Records for this exercise:

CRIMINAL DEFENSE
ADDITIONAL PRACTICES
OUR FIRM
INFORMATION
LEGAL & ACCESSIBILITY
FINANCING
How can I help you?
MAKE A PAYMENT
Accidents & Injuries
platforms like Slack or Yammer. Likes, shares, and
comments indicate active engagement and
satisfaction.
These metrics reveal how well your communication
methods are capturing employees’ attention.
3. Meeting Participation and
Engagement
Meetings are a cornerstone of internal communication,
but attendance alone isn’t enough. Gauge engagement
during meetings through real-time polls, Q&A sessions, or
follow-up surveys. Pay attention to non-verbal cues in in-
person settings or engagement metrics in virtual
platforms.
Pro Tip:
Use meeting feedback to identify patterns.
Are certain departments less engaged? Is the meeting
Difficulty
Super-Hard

--

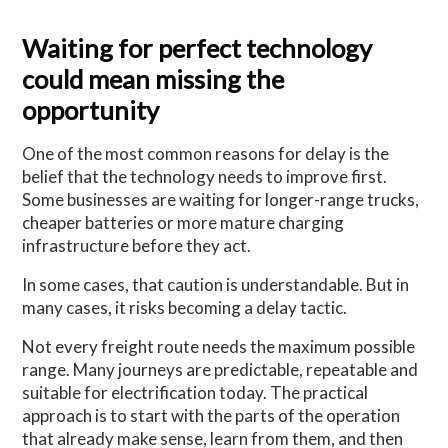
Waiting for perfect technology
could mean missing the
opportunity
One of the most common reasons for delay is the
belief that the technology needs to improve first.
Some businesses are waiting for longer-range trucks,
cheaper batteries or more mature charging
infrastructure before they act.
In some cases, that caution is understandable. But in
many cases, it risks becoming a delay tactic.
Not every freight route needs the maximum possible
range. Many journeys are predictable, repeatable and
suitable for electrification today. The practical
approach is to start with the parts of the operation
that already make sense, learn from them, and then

Task goal:
In the records above, find each line with the string "cases" and list it.

Result of the exercise:
In some cases, that caution is understandable. But in
many cases, it risks becoming a delay tactic.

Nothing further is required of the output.